▸ **PROBLEM TO SOLVE**:
Count the lines below that contain the word "idea", and reply with that number alone.
Start of GIVEN RECORDS
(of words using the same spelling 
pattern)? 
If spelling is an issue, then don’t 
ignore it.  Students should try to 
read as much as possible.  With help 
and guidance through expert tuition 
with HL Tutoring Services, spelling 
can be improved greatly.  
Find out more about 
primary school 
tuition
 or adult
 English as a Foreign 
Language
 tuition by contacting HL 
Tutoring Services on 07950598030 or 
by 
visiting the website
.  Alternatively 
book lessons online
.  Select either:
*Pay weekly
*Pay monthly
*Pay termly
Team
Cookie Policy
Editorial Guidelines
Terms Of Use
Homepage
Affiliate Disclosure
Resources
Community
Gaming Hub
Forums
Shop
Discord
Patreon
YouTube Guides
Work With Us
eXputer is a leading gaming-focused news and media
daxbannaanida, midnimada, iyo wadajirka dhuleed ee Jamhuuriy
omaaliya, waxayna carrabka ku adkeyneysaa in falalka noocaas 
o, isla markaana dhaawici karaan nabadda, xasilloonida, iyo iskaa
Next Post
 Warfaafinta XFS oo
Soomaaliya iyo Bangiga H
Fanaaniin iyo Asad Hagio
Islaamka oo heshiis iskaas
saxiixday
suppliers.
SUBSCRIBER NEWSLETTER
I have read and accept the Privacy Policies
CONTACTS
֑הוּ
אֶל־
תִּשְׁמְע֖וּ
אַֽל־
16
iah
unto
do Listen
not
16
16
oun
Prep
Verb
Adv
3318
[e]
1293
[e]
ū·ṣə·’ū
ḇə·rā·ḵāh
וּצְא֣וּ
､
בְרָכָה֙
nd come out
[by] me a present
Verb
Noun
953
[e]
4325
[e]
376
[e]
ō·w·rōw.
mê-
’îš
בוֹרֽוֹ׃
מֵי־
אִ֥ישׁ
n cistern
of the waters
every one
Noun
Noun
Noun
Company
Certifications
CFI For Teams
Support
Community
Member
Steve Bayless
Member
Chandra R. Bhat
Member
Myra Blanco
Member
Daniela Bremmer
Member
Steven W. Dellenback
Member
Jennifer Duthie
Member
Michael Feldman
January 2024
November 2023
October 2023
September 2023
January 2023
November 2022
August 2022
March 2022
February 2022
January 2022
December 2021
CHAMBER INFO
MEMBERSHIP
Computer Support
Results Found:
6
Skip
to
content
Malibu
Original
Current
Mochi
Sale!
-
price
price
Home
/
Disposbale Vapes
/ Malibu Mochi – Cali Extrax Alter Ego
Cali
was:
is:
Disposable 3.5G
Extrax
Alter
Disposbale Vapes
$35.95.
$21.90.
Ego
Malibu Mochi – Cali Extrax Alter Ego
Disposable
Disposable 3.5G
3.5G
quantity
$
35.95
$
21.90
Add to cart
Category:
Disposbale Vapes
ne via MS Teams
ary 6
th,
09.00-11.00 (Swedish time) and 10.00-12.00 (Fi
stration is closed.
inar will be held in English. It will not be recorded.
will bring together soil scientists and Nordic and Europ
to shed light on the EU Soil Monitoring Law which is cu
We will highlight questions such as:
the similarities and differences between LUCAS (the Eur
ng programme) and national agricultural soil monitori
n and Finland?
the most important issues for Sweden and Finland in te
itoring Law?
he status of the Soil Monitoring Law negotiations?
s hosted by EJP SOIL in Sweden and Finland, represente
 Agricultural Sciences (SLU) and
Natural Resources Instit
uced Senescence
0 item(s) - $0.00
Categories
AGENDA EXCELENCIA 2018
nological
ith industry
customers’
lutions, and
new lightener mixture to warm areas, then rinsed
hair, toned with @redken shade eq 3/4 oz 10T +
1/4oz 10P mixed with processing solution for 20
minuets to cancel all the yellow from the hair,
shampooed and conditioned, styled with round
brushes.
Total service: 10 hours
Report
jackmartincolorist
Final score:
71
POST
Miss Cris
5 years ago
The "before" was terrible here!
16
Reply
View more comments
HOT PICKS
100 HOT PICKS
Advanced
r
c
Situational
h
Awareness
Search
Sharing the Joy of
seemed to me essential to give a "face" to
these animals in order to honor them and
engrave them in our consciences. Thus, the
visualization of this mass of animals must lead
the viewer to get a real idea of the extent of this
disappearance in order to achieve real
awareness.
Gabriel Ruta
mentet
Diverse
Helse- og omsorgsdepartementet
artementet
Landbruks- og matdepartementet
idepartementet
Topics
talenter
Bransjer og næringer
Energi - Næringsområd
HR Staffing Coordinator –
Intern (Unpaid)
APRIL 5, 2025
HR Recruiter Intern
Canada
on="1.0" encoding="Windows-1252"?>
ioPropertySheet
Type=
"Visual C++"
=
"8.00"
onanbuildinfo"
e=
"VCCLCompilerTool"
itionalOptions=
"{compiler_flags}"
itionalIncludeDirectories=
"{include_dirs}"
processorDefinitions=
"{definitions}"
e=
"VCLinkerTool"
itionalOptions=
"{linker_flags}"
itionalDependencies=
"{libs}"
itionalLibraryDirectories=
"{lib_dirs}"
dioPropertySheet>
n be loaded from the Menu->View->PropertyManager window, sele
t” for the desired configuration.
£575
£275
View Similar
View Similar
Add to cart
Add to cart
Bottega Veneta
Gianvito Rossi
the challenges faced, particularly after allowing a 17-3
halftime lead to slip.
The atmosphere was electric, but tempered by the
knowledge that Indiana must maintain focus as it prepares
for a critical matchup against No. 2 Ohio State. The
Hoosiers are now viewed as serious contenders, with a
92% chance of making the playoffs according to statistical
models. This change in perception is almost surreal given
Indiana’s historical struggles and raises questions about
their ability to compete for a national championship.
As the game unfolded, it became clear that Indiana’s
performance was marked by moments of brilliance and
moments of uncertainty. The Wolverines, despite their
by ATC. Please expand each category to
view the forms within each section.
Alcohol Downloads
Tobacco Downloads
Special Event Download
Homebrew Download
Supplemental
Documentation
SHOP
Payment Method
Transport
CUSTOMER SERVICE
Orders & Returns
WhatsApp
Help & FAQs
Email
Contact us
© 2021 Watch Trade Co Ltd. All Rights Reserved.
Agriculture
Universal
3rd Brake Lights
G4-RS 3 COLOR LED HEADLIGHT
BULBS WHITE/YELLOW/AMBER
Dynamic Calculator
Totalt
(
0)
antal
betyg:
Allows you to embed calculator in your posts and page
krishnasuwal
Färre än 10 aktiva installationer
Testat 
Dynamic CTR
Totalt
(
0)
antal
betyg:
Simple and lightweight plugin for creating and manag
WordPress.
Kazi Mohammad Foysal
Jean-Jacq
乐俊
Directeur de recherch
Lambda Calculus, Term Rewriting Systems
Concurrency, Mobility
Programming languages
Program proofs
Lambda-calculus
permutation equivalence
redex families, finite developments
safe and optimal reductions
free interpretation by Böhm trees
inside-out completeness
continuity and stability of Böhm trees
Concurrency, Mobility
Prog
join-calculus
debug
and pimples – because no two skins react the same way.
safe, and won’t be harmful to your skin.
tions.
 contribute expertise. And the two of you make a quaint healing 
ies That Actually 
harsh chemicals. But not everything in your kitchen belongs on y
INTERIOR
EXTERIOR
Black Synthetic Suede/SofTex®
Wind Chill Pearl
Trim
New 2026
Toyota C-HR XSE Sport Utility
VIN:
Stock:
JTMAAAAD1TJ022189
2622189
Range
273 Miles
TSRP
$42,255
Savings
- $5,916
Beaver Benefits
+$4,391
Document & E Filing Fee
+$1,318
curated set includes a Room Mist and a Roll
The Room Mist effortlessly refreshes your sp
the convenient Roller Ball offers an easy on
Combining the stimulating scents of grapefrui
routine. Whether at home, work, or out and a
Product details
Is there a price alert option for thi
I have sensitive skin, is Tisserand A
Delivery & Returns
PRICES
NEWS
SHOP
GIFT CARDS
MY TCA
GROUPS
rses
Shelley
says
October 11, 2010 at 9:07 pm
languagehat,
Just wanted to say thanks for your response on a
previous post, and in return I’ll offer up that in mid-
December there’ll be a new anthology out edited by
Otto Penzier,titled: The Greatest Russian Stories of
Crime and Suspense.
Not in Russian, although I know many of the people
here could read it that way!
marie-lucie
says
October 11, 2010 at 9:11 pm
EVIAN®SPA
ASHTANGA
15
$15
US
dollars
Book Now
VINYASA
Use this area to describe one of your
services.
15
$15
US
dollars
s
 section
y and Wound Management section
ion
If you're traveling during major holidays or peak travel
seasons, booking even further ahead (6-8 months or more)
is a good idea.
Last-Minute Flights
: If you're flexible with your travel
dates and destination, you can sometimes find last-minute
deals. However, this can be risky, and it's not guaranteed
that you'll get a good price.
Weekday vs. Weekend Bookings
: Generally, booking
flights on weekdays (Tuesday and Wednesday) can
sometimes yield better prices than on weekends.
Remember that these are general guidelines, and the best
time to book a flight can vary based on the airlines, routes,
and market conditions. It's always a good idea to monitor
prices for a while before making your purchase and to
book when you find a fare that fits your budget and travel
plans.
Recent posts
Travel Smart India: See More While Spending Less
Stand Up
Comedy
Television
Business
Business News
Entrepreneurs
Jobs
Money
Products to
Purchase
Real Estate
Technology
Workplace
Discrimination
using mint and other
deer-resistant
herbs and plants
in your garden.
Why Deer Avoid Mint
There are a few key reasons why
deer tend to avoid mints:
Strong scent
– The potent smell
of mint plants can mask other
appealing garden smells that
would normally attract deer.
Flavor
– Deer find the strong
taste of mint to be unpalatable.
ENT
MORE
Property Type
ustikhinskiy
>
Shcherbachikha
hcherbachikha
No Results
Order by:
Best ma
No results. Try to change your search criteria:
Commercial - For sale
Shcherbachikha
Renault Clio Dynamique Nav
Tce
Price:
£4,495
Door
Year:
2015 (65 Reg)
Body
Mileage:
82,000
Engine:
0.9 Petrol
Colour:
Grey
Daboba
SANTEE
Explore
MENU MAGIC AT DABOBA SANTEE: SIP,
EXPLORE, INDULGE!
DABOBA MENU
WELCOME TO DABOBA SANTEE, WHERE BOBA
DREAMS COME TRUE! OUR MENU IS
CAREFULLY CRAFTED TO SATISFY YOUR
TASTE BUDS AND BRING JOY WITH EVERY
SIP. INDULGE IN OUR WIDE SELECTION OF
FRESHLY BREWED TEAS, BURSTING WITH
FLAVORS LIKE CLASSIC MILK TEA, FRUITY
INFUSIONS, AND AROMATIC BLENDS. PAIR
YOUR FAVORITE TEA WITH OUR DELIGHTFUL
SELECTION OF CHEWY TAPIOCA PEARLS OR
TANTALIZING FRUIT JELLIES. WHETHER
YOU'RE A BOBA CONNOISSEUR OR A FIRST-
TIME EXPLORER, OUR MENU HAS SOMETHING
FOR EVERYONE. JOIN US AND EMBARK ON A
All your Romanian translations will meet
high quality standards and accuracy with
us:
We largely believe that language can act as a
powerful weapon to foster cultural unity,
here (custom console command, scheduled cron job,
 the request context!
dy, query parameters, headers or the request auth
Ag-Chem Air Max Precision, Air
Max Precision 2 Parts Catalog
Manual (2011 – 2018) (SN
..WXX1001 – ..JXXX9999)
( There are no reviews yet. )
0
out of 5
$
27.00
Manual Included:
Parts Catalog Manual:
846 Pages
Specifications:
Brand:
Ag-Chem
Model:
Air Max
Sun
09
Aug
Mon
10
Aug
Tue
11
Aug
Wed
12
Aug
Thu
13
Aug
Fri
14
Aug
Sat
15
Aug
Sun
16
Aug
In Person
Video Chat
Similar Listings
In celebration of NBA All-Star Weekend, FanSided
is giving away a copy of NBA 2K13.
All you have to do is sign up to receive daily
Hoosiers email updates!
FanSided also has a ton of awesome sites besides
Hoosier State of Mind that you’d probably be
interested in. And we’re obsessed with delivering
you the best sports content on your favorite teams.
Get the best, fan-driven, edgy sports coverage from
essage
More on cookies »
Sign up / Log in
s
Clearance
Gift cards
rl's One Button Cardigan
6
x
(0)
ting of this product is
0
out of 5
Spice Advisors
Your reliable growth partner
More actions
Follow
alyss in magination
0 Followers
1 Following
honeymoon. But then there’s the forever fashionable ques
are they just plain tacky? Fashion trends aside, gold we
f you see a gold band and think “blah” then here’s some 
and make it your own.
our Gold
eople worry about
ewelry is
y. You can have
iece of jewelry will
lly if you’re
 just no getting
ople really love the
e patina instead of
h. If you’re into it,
End of GIVEN RECORDS
▸ **WRITTEN ANSWER**:
3